- _Records supplied_
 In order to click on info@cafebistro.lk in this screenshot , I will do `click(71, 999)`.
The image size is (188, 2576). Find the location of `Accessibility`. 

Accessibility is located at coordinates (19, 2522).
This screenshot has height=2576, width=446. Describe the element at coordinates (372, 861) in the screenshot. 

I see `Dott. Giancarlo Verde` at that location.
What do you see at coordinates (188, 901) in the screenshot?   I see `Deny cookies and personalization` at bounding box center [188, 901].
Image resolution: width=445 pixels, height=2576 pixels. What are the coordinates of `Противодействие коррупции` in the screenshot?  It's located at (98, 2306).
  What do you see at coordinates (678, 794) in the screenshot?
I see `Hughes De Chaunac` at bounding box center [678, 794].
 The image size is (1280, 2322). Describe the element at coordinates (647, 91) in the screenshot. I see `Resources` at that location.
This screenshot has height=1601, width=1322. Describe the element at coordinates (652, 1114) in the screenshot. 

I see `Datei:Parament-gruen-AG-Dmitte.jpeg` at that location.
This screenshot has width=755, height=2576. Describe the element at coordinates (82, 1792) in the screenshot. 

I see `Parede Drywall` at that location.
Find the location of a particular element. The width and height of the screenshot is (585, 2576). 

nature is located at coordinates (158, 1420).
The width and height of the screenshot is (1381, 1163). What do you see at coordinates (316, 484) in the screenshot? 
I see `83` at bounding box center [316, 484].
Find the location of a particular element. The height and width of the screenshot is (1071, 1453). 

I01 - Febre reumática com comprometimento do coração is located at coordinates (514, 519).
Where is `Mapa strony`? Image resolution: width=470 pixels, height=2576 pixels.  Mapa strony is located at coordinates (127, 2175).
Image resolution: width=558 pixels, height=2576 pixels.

- _Prompt_
Set the whole listing down again so that it matches the original exactly.

- _Result_
 In order to click on info@cafebistro.lk in this screenshot , I will do `click(71, 999)`.
The image size is (188, 2576). Find the location of `Accessibility`. 

Accessibility is located at coordinates (19, 2522).
This screenshot has height=2576, width=446. Describe the element at coordinates (372, 861) in the screenshot. 

I see `Dott. Giancarlo Verde` at that location.
What do you see at coordinates (188, 901) in the screenshot?   I see `Deny cookies and personalization` at bounding box center [188, 901].
Image resolution: width=445 pixels, height=2576 pixels. What are the coordinates of `Противодействие коррупции` in the screenshot?  It's located at (98, 2306).
  What do you see at coordinates (678, 794) in the screenshot?
I see `Hughes De Chaunac` at bounding box center [678, 794].
 The image size is (1280, 2322). Describe the element at coordinates (647, 91) in the screenshot. I see `Resources` at that location.
This screenshot has height=1601, width=1322. Describe the element at coordinates (652, 1114) in the screenshot. 

I see `Datei:Parament-gruen-AG-Dmitte.jpeg` at that location.
This screenshot has width=755, height=2576. Describe the element at coordinates (82, 1792) in the screenshot. 

I see `Parede Drywall` at that location.
Find the location of a particular element. The width and height of the screenshot is (585, 2576). 

nature is located at coordinates (158, 1420).
The width and height of the screenshot is (1381, 1163). What do you see at coordinates (316, 484) in the screenshot? 
I see `83` at bounding box center [316, 484].
Find the location of a particular element. The height and width of the screenshot is (1071, 1453). 

I01 - Febre reumática com comprometimento do coração is located at coordinates (514, 519).
Where is `Mapa strony`? Image resolution: width=470 pixels, height=2576 pixels.  Mapa strony is located at coordinates (127, 2175).
Image resolution: width=558 pixels, height=2576 pixels.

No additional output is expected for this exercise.